That victory of God over the threatening disasters of this world and all the terror that man can conceive and perpetrate were given a death blow by the death and resurrection of Jesus Christ.  In him the hope of the psalmist is finally and ultimately truly vindicated!  His hope in God finds its true fulfillment as the Lord of history, the God who is enthroned on the praises of Israel (Ps 22:3) enters our history in the person of his Son Jesus Christ in whom he takes upon himself all the suffering and losses of this world, all of its terrors, all of its threatening perils.  In Christ he enters our losses, our defeats, our griefs and sorrow.     In Christ God bows his head and enters the dark gates of persecution, suffering and death. Becoming subject to them he is overcome by them.  He takes on all the defeats of the world and they defeat him.  The world thought it had destroyed this new temple of God.  But God raised it up again in three days.  True to his compassion, true to his holiness, true to his promises, true to his faithfulness to his creation, true to his love for mankind, his creation, he bursts the bonds of terror, death, destruction and evil and rises from the grave.  Jesus Christ is God's victory over this world.  He is our victory over the world.  He is our confidence and salvation.  He is the new temple of God in whom God dwells and the concrete expression of God's gracious presence in the world. He is the one in whom we can sing along with the psalmists: "Oh, send out they light and they trust; let them lead me . . . to thy temple!"  

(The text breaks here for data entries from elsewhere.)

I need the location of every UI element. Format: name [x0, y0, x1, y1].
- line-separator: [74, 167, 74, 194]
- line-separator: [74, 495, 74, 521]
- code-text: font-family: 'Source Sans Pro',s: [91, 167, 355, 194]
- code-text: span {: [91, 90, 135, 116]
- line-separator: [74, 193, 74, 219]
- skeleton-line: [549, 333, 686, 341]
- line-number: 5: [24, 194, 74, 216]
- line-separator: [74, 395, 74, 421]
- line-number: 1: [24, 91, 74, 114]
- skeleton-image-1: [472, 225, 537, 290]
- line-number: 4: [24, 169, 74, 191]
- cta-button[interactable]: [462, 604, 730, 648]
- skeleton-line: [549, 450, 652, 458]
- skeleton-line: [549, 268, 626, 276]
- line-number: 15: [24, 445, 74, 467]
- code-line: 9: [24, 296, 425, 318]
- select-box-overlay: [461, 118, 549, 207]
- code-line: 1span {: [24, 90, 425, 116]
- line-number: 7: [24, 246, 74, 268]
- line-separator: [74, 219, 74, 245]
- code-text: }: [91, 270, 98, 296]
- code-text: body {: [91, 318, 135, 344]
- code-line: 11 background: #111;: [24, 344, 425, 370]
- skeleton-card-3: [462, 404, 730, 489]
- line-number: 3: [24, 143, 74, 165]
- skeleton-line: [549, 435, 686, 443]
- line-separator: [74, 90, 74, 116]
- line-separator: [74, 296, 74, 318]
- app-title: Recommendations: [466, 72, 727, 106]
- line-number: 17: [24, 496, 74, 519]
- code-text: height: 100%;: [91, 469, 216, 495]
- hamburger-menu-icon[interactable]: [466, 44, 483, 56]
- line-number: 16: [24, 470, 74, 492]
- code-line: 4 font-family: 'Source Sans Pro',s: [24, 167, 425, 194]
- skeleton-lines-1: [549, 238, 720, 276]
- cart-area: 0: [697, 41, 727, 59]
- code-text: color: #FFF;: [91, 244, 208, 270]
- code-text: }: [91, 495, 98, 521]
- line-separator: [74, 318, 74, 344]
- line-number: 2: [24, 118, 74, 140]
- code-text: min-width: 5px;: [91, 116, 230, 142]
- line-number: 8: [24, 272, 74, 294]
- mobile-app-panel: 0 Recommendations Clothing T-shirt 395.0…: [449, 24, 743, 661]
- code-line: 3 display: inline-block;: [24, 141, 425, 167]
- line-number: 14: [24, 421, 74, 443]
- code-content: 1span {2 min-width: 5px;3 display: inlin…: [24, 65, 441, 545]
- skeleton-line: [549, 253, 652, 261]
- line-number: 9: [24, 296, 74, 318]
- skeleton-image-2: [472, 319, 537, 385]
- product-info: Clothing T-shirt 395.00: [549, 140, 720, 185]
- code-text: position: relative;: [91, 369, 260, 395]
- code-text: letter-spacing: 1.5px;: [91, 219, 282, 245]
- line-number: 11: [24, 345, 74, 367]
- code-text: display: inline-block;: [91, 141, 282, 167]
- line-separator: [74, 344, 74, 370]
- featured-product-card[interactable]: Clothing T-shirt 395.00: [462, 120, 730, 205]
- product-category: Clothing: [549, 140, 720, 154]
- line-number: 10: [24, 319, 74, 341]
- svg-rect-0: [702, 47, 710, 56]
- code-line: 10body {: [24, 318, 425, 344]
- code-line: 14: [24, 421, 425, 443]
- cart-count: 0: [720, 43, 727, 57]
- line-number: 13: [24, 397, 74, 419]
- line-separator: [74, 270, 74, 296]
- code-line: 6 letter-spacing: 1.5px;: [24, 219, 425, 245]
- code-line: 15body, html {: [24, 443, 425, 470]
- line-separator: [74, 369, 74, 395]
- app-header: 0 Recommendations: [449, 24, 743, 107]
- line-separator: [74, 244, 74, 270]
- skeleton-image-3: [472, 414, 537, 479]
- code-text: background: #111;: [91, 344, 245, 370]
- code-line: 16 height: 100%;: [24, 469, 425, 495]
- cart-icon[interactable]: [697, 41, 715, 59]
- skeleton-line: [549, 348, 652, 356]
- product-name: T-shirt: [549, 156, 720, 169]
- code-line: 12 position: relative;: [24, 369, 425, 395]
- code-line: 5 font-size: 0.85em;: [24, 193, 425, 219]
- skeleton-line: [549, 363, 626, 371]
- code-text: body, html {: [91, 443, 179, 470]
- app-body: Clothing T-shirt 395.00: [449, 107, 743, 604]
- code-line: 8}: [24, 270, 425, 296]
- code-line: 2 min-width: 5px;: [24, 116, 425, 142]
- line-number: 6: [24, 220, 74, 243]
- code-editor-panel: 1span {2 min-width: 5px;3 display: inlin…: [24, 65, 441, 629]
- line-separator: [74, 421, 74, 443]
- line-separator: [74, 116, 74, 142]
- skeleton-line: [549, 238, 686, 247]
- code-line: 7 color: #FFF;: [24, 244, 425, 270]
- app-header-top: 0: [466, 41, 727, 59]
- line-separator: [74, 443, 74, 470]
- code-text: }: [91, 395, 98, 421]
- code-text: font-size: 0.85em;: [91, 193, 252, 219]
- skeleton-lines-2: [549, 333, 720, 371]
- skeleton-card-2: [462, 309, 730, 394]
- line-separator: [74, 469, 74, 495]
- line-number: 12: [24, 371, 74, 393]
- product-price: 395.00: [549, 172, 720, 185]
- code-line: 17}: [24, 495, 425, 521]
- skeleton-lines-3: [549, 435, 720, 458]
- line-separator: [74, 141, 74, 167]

Our lives are stories of losses.  Three years ago our neighbor's son lost his life in the destruction of the twin towers in New York City.  One of his fingers was all the workers at ground zero were able to return to his grieving mother and father.  The relatives, friends and mourners packed the large church where his memorial service was held.  This young man left behind a pregnant wife and a son whom he never would see.  His wife's father spoke the eulogy before the Mass began.  He spoke from his heart with words that touched the souls of all in attendance.  He recounted with affection and eloquence how his son-in-law had been folded into the circle of the family and the joy they experienced together and in anticipation of the birth of a new life into the world.  Here was no hate, or rancor or berating of life, the world or our nation's enemies.  Here was a quiet faith and confidence in Jesus Christ as the one who bears with us the crosses we must bear.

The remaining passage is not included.